Awaiting News from the Bank of Japan and FOMC

September 20, 2016

Monetary policymakers in Japan and the United States are holding two-day meetings on Tuesday and Wednesday. The BOJ decision will hit the wires around 04:00 GMT tomorrow. The FOMC statement is scheduled for 18:00 GMT on Wednesday. Neither meeting’s outcome is obvious. The BOJ is conducting an atypical full assessment of its policy stance, considering both the overall mission and both the upside and the downside of employing negative interest rates and massive quantitative stimulus. One possibility is that fresh actions will be taken to steepen the yield curve, a reverse twist if you will, while keeping policy highly stimulative. Regarding the Fed, it seems that markets are not adequately discounting the possibility of a second fed funds rate hike at this time. Odds are put at just one in five despite progress since the last meeting toward a tightening labor market and higher inflation. Post-meeting press conferences are planned by both BOJ Governor Kuroda and Fed Chair Yellen.

Not much else is happening from a news perspective.

It took less than two days for the New York City bombing suspect, Ahmad Khan Rahami to be caught in New Jersey.

Minutes from the Reserve Bank of Australia’s Board meeting earlier this month, which kept a 1.5% Official Cash Rate, suggest no imminent change in that level. Investment remains sluggish. Inflation is subdued, and strains in the housing market have diminished. A separate data release today showed home price inflation slowing to 4.1% on year in the second quarter of 2016 from 6.8% in 1Q16 and 9.8% in the second quarter of 2015. Australia’s index of coincident economic indicators edged up just 0.1% in July according to the Conference Board after holding flat in June.

German producer prices edged 0.1% lower in August, but the 12-month decline of 1.6% was down from an on-year drop of 2.0% in July and merely half as much as a 3.1% slide during the year to April 2016. In August, energy fell 0.4% on month, but all other producer prices collectively held steady.

The dollar is mixed. Compared to Monday closing levels, it is unchanged against the euro, yuan and yen, up 0.5% relative to sterling and 0.2% vis-a-vis the loonie but down 0.7% against the kiwi, 0.2% versus the Swiss franc and 0.1% against the Australian dollar.

In the Pacific Rim, share prices dropped 0.4% in India and Indonesia, 0.2% in Japan, and 0.1% in China but up 0.6% in New Zealand, 0.5% in South Korea and 0.2% in Australia. European equities are 0.6% higher in Germany, Switzerland and the U.K. but down 0.6% in Italy and 0.1% in Spain.

West Texas Intermediate crude oil had risen on Monday but is trading 0.7% lower at $43.01 per barrel so far today.
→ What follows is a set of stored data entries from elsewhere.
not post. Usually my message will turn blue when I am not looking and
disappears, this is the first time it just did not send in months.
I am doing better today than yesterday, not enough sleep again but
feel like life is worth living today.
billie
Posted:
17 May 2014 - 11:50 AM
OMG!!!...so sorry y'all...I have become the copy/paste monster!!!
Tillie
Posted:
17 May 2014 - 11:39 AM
Comex gold is flat at $1,317.78 per ounce.

Ten-year German bund and Japanese JGB yields have moved two basis points lower, and the 10-year British gilt yield is down three basis points.

South Africa’s index of leading economic indicators in July reversed a 1.1% advance posted the month before.
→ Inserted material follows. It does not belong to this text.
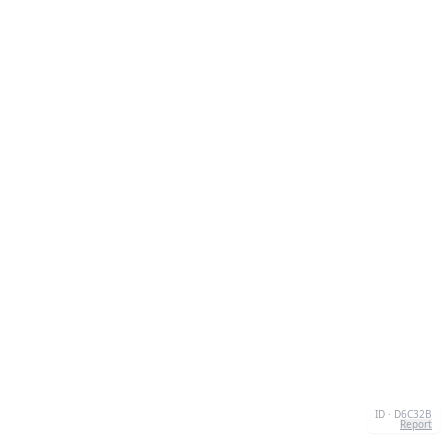
ID · D6C32B
Report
New economic forecasts for Switzerland published by its government project real GDP growing 1.5% in 2016 followed by 1.8% in 2017. CPI inflation is projected at negative 0.4% this year and positive 0.3% in 2017.

Dutch consumer sentiment jumped six points to a 10-month high of +10 in September. Consumer spending growth from a year earlier accelerated to 2.2% in July.
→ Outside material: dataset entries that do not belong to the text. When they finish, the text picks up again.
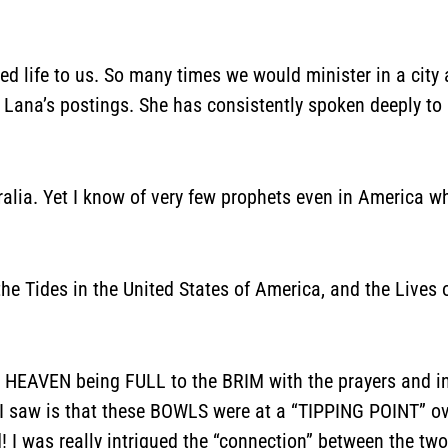
ed life to us. So many times we would minister in a city
Lana’s postings. She has consistently spoken deeply to u
ralia. Yet I know of very few prophets even in America wh
he Tides in the United States of America, and the Live
 HEAVEN being FULL to the BRIM with the prayers and in
 I saw is that these BOWLS were at a “TIPPING POINT” ove
 I was really intrigued the “connection” between the two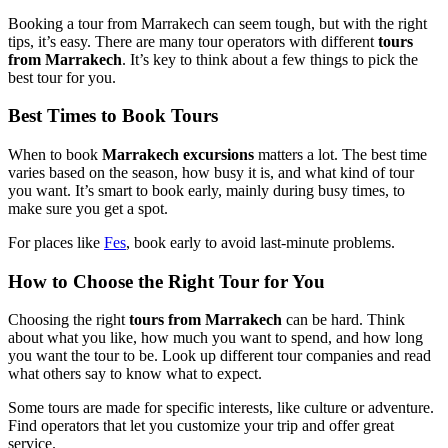
Booking a tour from Marrakech can seem tough, but with the right
tips, it’s easy. There are many tour operators with different
tours
from Marrakech
. It’s key to think about a few things to pick the
best tour for you.
Best Times to Book Tours
When to book
Marrakech excursions
matters a lot. The best time
varies based on the season, how busy it is, and what kind of tour
you want. It’s smart to book early, mainly during busy times, to
make sure you get a spot.
For places like
Fes
, book early to avoid last-minute problems.
How to Choose the Right Tour for You
Choosing the right
tours from Marrakech
can be hard. Think
about what you like, how much you want to spend, and how long
you want the tour to be. Look up different tour companies and read
what others say to know what to expect.
Some tours are made for specific interests, like culture or adventure.
Find operators that let you customize your trip and offer great
service.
Statistics on U.S. housing starts and building permits will be released later today.

Once markets have a chance to react to the BOJ and FOMC decisions, attention will presumably switch to next Monday’s first U.S. presidential debate. The scared mood of the rest of the world watching the U.S. election is summarized in an FT Op-Ed column yesterday by Edward Luce, who concludes, “The U.S. could be about to elect a proudly ignorant xenophobe. …Mrs Clinton has allowed Mr Trump to turn this election into a nail-biter. …momentum is shifting toward him. Everything now hinges on Mrs Clinton’s past ability to find her best fighting self when her back is against the wall.”